– Гриш, погляди, – Афонька держал в руках дощечку в две мужичьих ладони. – Гриш, глянь, обрадуешься. А тот, стоя, склонялся над столом, будто и не слышал вовсе. Перед ним лист бумаги, в зубах кисть. В мастерской копился в углах ранний зимний сумрак. Угловое, дальнее от печки, окно прорастало игольчатым инеем. Отсветы печного пламени прыгали по стенам, отблёскивали на развешенных на просушку свежеписаных иконах.
– Гляди, – Афонька положил дощечку рядом с листом. – Помнишь, у нас на погребке раненый двуглавый орёл жил? Тетяка привез, а ты его нарисовал. Чудно так. Глянь, головы вот, лапы крючьями. Лет десять уже прошло… Гриша и глазом не ведёт, обижен. Днём Афонька увихрился из церковно-приходской школы и ему пришлось добираться самому. Где ковылял, где катма катился по снегу.

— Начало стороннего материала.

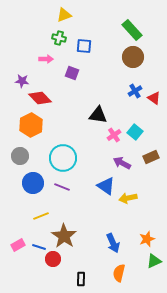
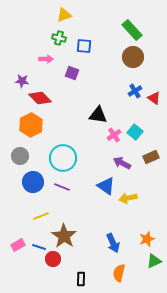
blue circle: moved 1 px up
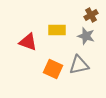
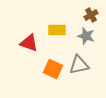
red triangle: moved 1 px right, 1 px down
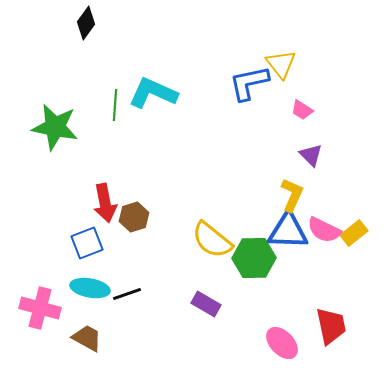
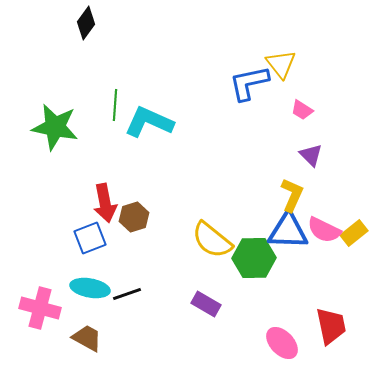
cyan L-shape: moved 4 px left, 29 px down
blue square: moved 3 px right, 5 px up
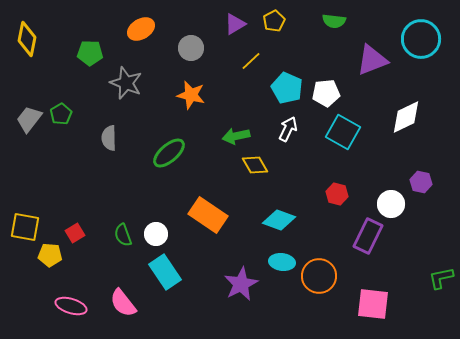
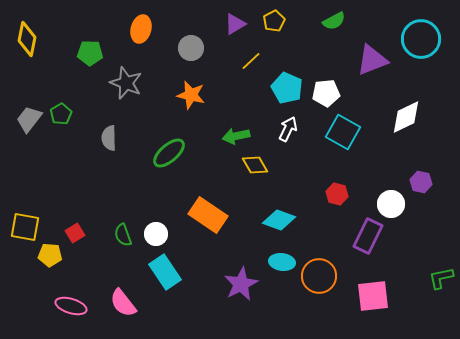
green semicircle at (334, 21): rotated 35 degrees counterclockwise
orange ellipse at (141, 29): rotated 44 degrees counterclockwise
pink square at (373, 304): moved 8 px up; rotated 12 degrees counterclockwise
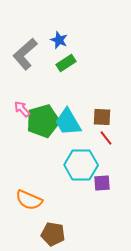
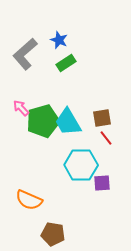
pink arrow: moved 1 px left, 1 px up
brown square: moved 1 px down; rotated 12 degrees counterclockwise
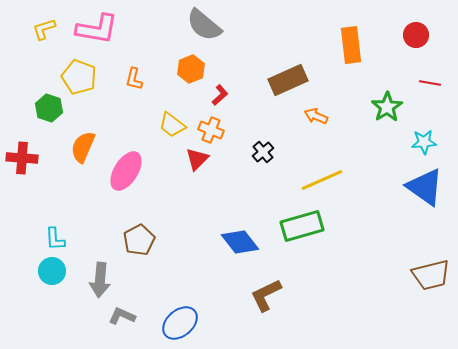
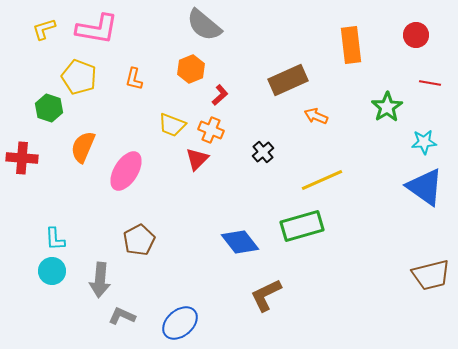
yellow trapezoid: rotated 16 degrees counterclockwise
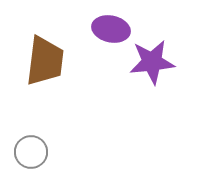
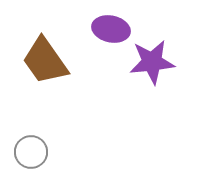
brown trapezoid: rotated 138 degrees clockwise
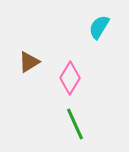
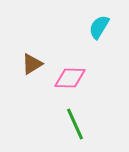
brown triangle: moved 3 px right, 2 px down
pink diamond: rotated 60 degrees clockwise
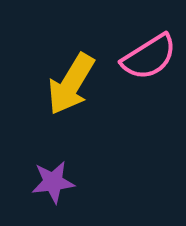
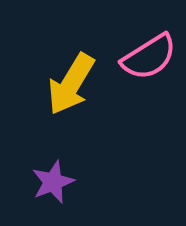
purple star: rotated 15 degrees counterclockwise
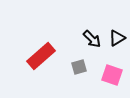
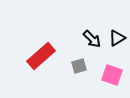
gray square: moved 1 px up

– Тебе тогда лет пять было, – мелким бесом вился вокруг него Афоня. – Нам бы с тобой, как этому орлу, одно тулово и две головы.
– Чтоб тебе меня на себе не таскать, – не разжимая зубов, откликнулся Гришатка.
Ты бы моей голове на уроках всё подсказывал.
– А кто бы из вас ел? – спросил лузгавший на полатьях семечки Гераська. – Брюхо-то одно…
– Оба бы ели. Две руки, две ложки. Правда, Гриш? – лисился Афоня. – А Жития сегодня будем читать?
– Сам читай.
– Я же токо по складам, ты в тыщу раз скорее читаешь.
– Там листы корявые, вчерась язык натёр, переворачивая, – Гришатка положил карандаш. Не умел он долго обижаться. – А мамака свечку даст?
– Огарок с того раза остался, – обрадовался Афоня. – Листы я тебе буду переворачивать. На чём в тот раз остановились? Про татар?
– Беспамятные. Премудрого Епифания читали о Сергии Радонежском, – отозвался с печи всю неделю мучавшийся поясницей Данила. – Лезьте сюда, да не толкайтесь.
Первым делом подсадили на печь Гришатку. Из старых валенок спроворили подставу для свечи. Угнездились, притихли.
– Читай, Гриш, погромче, чтоб Данила не чокал, – велел Афоня. – Гераська, не возись, свечу повалишь.
– «…Стойкая и святая душа его мужественно всё вдали от лица человеческого, прилежно и непорочно хранила устав жизни иноческого, беспорочно, не спотыкаясь и оставаясь чистой, – читал Гришатка. Язычок свечи, колеблемый дыханием, освещал желтоватую страницу. – «…коленопреклоненно частые, голод, жажду, лежание на земле, нищету духовную, скудость во всём, во всём недостаток: что ни назовёшь – того не было. Ко всему же этому прибавлялась борьба с бесами, видимые и невидимые с ними сражения, борьба, столкновения, устрашения демонов, дьявольские наваждения, страшилища пустыни, неизвестных бед ожидание, нападения зверей и их свирепые поползновения. Но, несмотря на всё это, и при всём том, бесстрашен был Сергий и смел сердцем, и ум его не ужасался перед такими вражескими кознями и лютыми нападениями, и устремлениями: Многие тогда звери часто приходили к нему не только ночью, но и днём; а были эти звери – стаи волков, которые выли и ревели, а иногда и медведи…»
Мог ли летописец, премудрый Епифаний, предугадать, что столетия спустя трое крестьянских ребят зимой на печи будут читать описанное им житие чудотворца Сергия Радонежского? И под вой ветра в трубе представлять, как вываливался из чащи к дверям кельи огромный в клочьях шерсти аркуда-медведь. Хрустел снегом, взрыкивал злобно… Вспугнутый скрипом двери, скрывался в чащобе. Выходил за порог преподобный Сергий, неулыбчивый, «северный духом», со впалыми щеками и ясным тихим взглядом. Клал на пень краюху хлеба…
– «Аркуда привык и приходил каждый день, – читал Гришатка – Когда же не хватало хлеба, медведь, не найдя дани, не уходил, упорствуя, как некий жестокий заимодавец, желающий получить долг свой. И, если у святого был хотя бы один кусок хлеба, то он его зверю бросал, а сам предпочитал не есть в тот день, нежели зверя этого обмануть».
– Последний кусок? По башке бы топором, – завозился в углу Гераська. – Медвежатины бы одному ему до весны хватило. А из шкуры бы шубу сшил.
– Ага, с топором… Ведьмедь бы его всего изломал, – хмыкнул Афонька, – у него когтищи-то!